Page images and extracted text

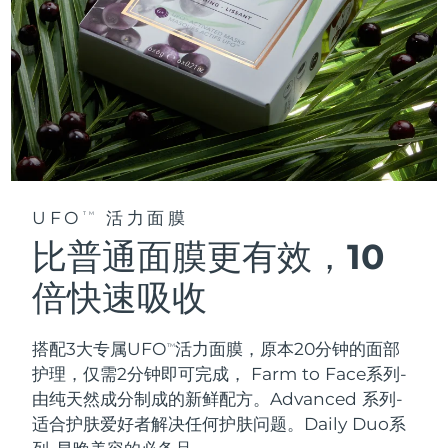
UFO
活力面膜
TM
比普通面膜更有效，10
倍快速吸收
搭配3大专属UFO
活力面膜，原本20分钟的面部
TM
护理，仅需2分钟即可完成，
Farm to Face系列-
由纯天然成分制成的新鲜配方。Advanced 系列-
适合护肤爱好者解决任何护肤问题。Daily Duo系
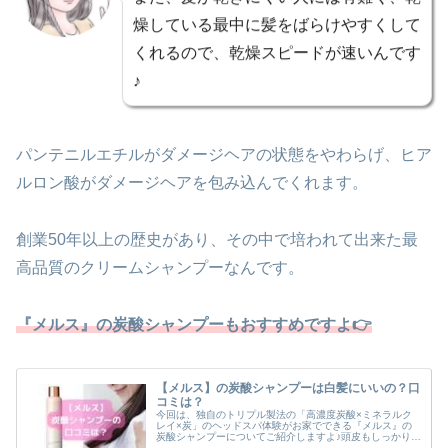
また、髪が乾きにくい人には有難く、乾
燥している最中に髪をばらけやすくして
くれるので、乾燥スピードが速いんです
♪
パンテニルエチルがダメージヘアの状態をやわらげ、ヒア
ルロン酸がダメージヘアを包み込んでくれます。
創業50年以上の歴史があり、その中で培われて出来た最
高品質のクリームシャンプーなんです。
『メルス』の炭酸シャンプーもおすすめですよ👉
【メルス】の炭酸シャンプーは白髪にいいの？口
コミは？
今回は、独自のトリプル製法の「高濃度炭酸×ミネラルク
レイ×炭」のヘッドスパ体験がお家でできる『メルス』の
炭酸シャンプーについてご紹介しますよ♪頭皮もしっかりケ
アできて、潤いのあるツヤツヤな髪になれる炭酸シャンプ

◆ **Task to carry out**
Word for word and without pictures, please write out only the lines from the start of the entries through the line containing "今回は、独自のトリプル製法の「高濃度炭酸×ミネラルク", both included.

◆ **Exercise solution**
UFO
活力面膜
TM
比普通面膜更有效，10
倍快速吸收
搭配3大专属UFO
活力面膜，原本20分钟的面部
TM
护理，仅需2分钟即可完成，
Farm to Face系列-
由纯天然成分制成的新鲜配方。Advanced 系列-
适合护肤爱好者解决任何护肤问题。Daily Duo系
また、髪が乾きにくい人には有難く、乾
燥している最中に髪をばらけやすくして
くれるので、乾燥スピードが速いんです
♪
パンテニルエチルがダメージヘアの状態をやわらげ、ヒア
ルロン酸がダメージヘアを包み込んでくれます。
創業50年以上の歴史があり、その中で培われて出来た最
高品質のクリームシャンプーなんです。
『メルス』の炭酸シャンプーもおすすめですよ👉
【メルス】の炭酸シャンプーは白髪にいいの？口
コミは？
今回は、独自のトリプル製法の「高濃度炭酸×ミネラルク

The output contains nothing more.